Relational vs. k/v and graph model

A key/value store is just a binary relation. A graph model is again nothing but a degeneralized relational model. For each node, it can be a relation for all relevant attributes. Each edge is nothing more than a binary relation. You can expand the degree to be beyond 2, if you store data on the edge itself. Comparing any data model against the relational model is nonstarter.

However, in practice, people are not just comparing data models but actual databases hosting these data models. Simple key/value stores and graph stores, by restricting their data models, are generally easier to scale in a distributed deployment. Describing data in terms of relations is incredibly powerful, but in a distributed system, you have to decide where to store a relation, how to shard a relation, etc. Here, the relational model's generality becomes a challenge.

Operations on Relations

Now we have a relation that describes that data we have, which is great. However, a database needs to be queried to be useful (otherwise it's indistinguishable from just writing to /dev/null). Dr. Codd then went on in details about a set of operations can be performed on relations — projection(π), natural join(*), and restriction(|).

A projection is an operation that selects a few columns from the operand relation. It's notation is

πi1,i2,...,ik(R)

, for selecting i1, i2, ... columns from relation R.

The result of a natural join of binary relation R with binary relation S is defined as

R*S = {(a, b, c): R(a,b) ∧ S(b, c)}.

For restriction,

RL|MS (the L,M restriction of R by S) is the maximal subset R' of R such that πL(R') = πM(S).

E.g. let R be a relation for employment, πL(R) be all the employee names, and πM(S) be one tuple <Bob>. Then RL|MS will give me Bob's employment tuple.
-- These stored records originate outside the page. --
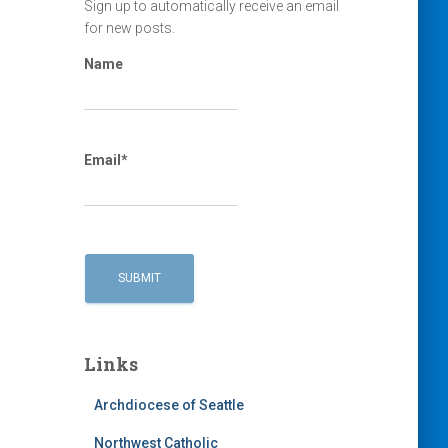
Sign up to automatically receive an email
for new posts.
Name
Email*
Links
Archdiocese of Seattle
Northwest Catholic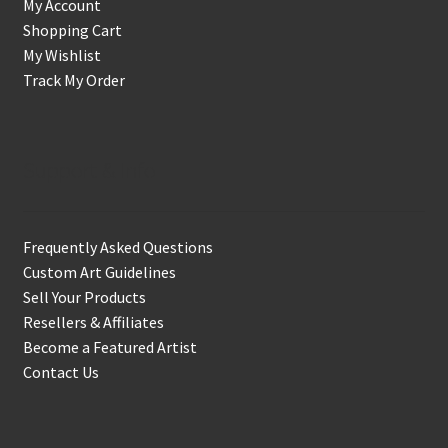
My Account
Shopping Cart
My Wishlist
Track My Order
Support & Info
Frequently Asked Questions
Custom Art Guidelines
Sell Your Products
Resellers & Affiliates
Become a Featured Artist
Contact Us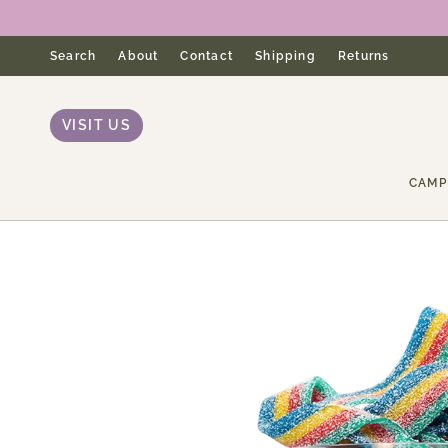
Skip
to
content
Search
About
Contact
Shipping
Returns
VISIT US
CAMP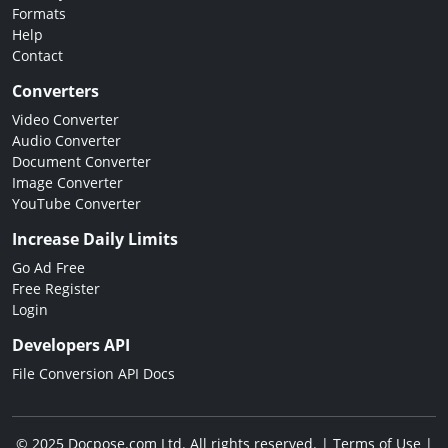
Formats
Help
Contact
Converters
Video Converter
Audio Converter
Document Converter
Image Converter
YouTube Converter
Increase Daily Limits
Go Ad Free
Free Register
Login
Developers API
File Conversion API Docs
© 2025 Docpose.com Ltd. All rights reserved. |
Terms of Use
|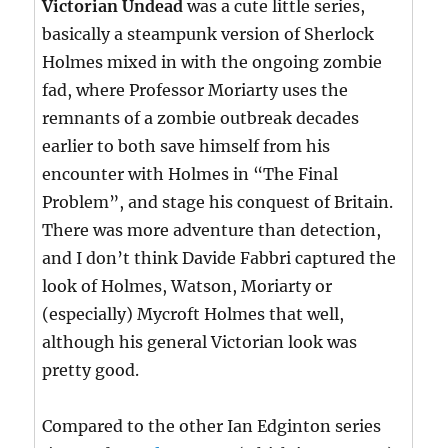
Victorian Undead
was a cute little series,
basically a steampunk version of Sherlock
Holmes mixed in with the ongoing zombie
fad, where Professor Moriarty uses the
remnants of a zombie outbreak decades
earlier to both save himself from his
encounter with Holmes in “The Final
Problem”, and stage his conquest of Britain.
There was more adventure than detection,
and I don’t think Davide Fabbri captured the
look of Holmes, Watson, Moriarty or
(especially) Mycroft Holmes that well,
although his general Victorian look was
pretty good.
Compared to the other Ian Edginton series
Restriction is more general of course as it can be applied to multiple columns.

Relational Algebra was not invented in Dr. Codd's 1970 paper, as he was applying "elementary relation theory". On Wikipedia, you can find other relational operations e.g. selection, outer join, etc. Some of these can be expressed by just using projection, natural join, and restriction.

My previous example for restriction is essentially a selection for Bob's employment tuple. Some selection operations might be more general, e.g. selecting employee who's older than 30. Well that can be expressed as

RL|1S, where R is the employment relation, πL(R) returns the age column of R, and S = {x | x > 30}.

Again these operations are completely decoupled from how query implementations. Users describe data in relations, which do not exist on disk. Users describe operations upon these relations, which also do not imply how these operations would be implemented and translated to machine instructions. My previous restriction case is a good example. No where it says for S = {x | x > 30}, we have to have all the integers greater than 30 stored on disk. It's just describing all integers greater than 30.

Redundancy and Consistency

A set of relations is redundant if a relation that has a projection which can be derived from other relations. E.g. a relation employee (id#, name, manager_id#, managername) is redundant because

π34(employee) = π12(employee)1|1π3(employee).

Having redundancy means there are multiple copies of the same data in various forms. Keeping them consistent would be a challenge. Dr. Codd called it out as a challenge at the last section. The good news is that Jim Gray, another Turing Award laureate, later came up transactions which solved the consistency problem and more.

50+ years and still counting

It's mind boggling how much of Ted Codd's paper published in 1970 is still true and unchanged after more than 50 years, in a field that almost everything else is rapidly changing. It really speaks to the declarative power of the relational model. It offers paramount expressiveness about data, and completely decouples user data model from physical data representation (e.g. column-based database is a good example). It's one of the greatest examples of solving a hard computer science problem by introducing another level of indirection/abstraction.